Además, el impacto social es devastador. Un trabajador que permanece 12 horas en su puesto de trabajo, sumado al tiempo de traslado, pierde prácticamente todo vínculo con su entorno familiar y social. ¿En qué momento se educa a los hijos, se comparte con la pareja o se participa de la vida comunitaria? Estas jornadas configuran una suerte de “esclavitud moderna”, donde el individuo vive para trabajar, perdiendo su identidad y su libertad en manos de la productividad desmedida.

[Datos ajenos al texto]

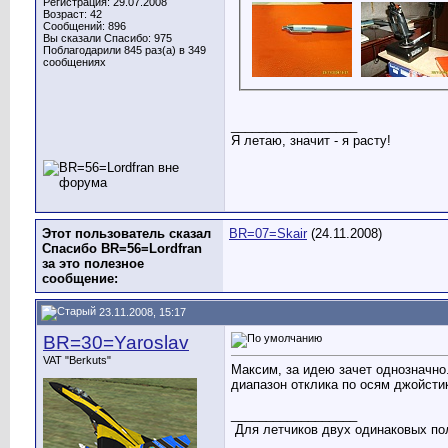
Регистрация: 29.07.2008
Возраст: 42
Сообщений: 896
Вы сказали Спасибо: 975
Поблагодарили 845 раз(а) в 349
сообщениях
__________________
Я летаю, значит - я расту!
Этот пользователь сказал
BR=07=Skair
(24.11.2008)
Спасибо BR=56=Lordfran
за это полезное
сообщение:
23.11.2008, 15:17
BR=30=Yaroslav
VAT "Berkuts"
Максим, за идею зачет однозначно
диапазон отклика по осям джойсти
__________________
Для летчиков двух одинаковых пол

Lo que resulta aún más alarmante es que estos proyectos suelen estar acompañados de la eliminación del pago de horas extras y la flexibilización de los convenios colectivos. Se busca que el costo de la crisis y de la falta de competitividad empresaria sea absorbido exclusivamente por los hombros de los asalariados.
La verdadera modernización no debería pasar por extender las horas de trabajo, sino por lo contrario: discutir la reducción de la jornada laboral sin afectar los salarios, aprovechando los avances tecnológicos para mejorar la calidad de vida de todos, y no para concentrar la riqueza en unos pocos a costa del sudor y el agotamiento de la mayoría.
Defender la jornada de 8 horas es defender la dignidad humana. No podemos permitir que, en pleno siglo XXI, se pretenda normalizar jornadas de 12 horas que nos devuelven a las épocas más oscuras de la revolución industrial. El trabajo debe ser un medio para la vida, no un fin que la consuma por completo.